In a 6 to 1 decision on Friday, the high court said a review by all seven justices was not warranted. Justice Kristina Pickering dissented.
The Supreme Court case stemmed from an assault in 2010 on a California couple, Carey Humphries and Lorenzo Rocha, inside the New York-New York, another MGM property. A lower court dismissed their lawsuit on grounds the resort had no knowledge the attack would occur.
But last October, a three-justice panel overturned that order, ruling that New York-New York should have known the attack was foreseeable because there had been other incidents of violence there.
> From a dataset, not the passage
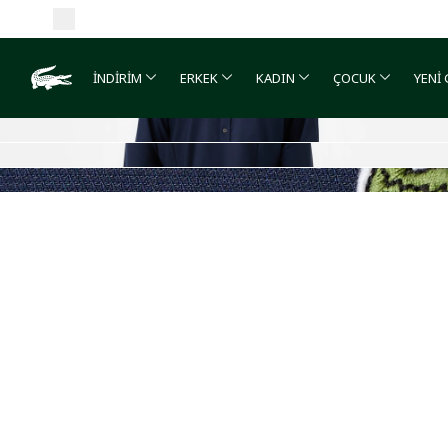
İNDİRİM
ERKEK
KADIN
ÇOCUK
YENİ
Humphries and Rocha were attacked by a man at the casino, and she suffered a fractured skull.
New York-New York lawyers asked the entire court to take up the Humphries case in January, arguing the panel’s opinion presented substantial public policy issues beyond the case.
They also argued the opinion imposed “a near strict liability for owners and operators of this state’s largest industry for the criminal misconduct of others.”
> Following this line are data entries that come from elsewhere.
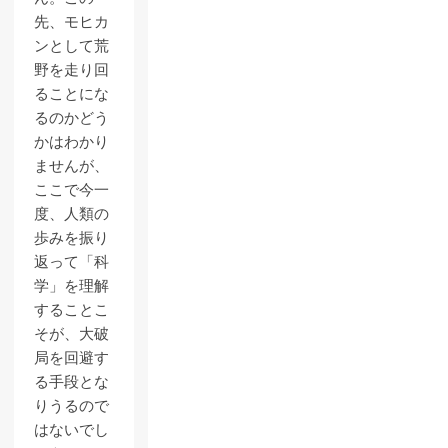
先、モヒカ
ンとして荒
野を走り回
ることにな
るのかどう
かはわかり
ませんが、
ここで今一
度、人類の
歩みを振り
返って「科
学」を理解
することこ
そが、大破
局を回避す
る手段とな
りうるので
はないでし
Craig Drummond, one of the lawyers representing the California couple in the New York-New York case, said Monday that the Supreme Court decison could affect all Nevada companies open to the public.
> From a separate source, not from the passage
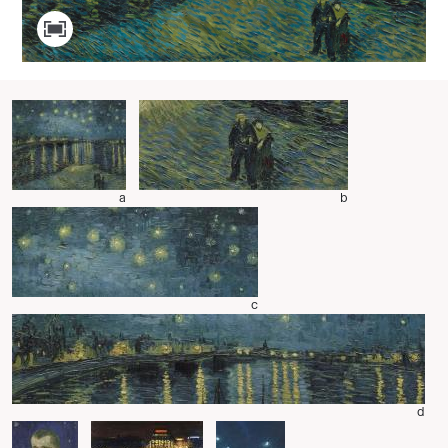
a
b
c
d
“In order to show that a business had knowledge that a future incident would occur, you do not have to show that the exact same incident, like a shooting or a fight, previously occurred,” Drummond said. “The standard is now that you only need to show a general likeness of prior events that would put the business owner on notice.”
Robert Eglet, who is spearheading litigation against MGM Resorts, said the Supreme Court decision would benefit some victims of violence at Nevada casinos and impact litigation stemming from the Mandalay Bay massacre. A shooter killed 58 people and injured more than 700 others on Oct. 1 at a country music festival across the street from his 32nd-floor Mandalay Bay suite before taking his own life.
“It will be much more difficult for MGM and Mandalay Bay to resolve these cases without going to trial or settling,” Eglet said. “We can show through the totality of the events at MGM properties around world that this is something that could happen and was reasonably foreseeable, and they had a duty to provide adequate security and didn’t.”
MGM Resorts spokeswoman Debra DeShong said the Supreme Court’s decision will not harm the company’s position in the Mandalay Bay case.
“The attack that took place on Oct. 1 was a terrible tragedy perpetrated by one evil man,” she said. “We plan to defend ourselves against lawsuits resulting from October 1st and will give our responses through the appropriate legal channels. We do not believe the decision today in the Humphries case will impact our ability to defend ourselves.”
Jean Sternlight, director of the Saltman Center for Conflict Resolution at UNLV’s Boyd School of Law, said Mandalay Bay still has a strong defense under state law.
“Even with the Humphries decision plaintiffs will still face something of an uphill battle to prove that Mandalay Bay bears responsibility for the shooting,” she said. “In particular, plaintiffs will have to show that the casino failed to take reasonable precautions to prevent an event the casino will argue was essentially unpredictable.”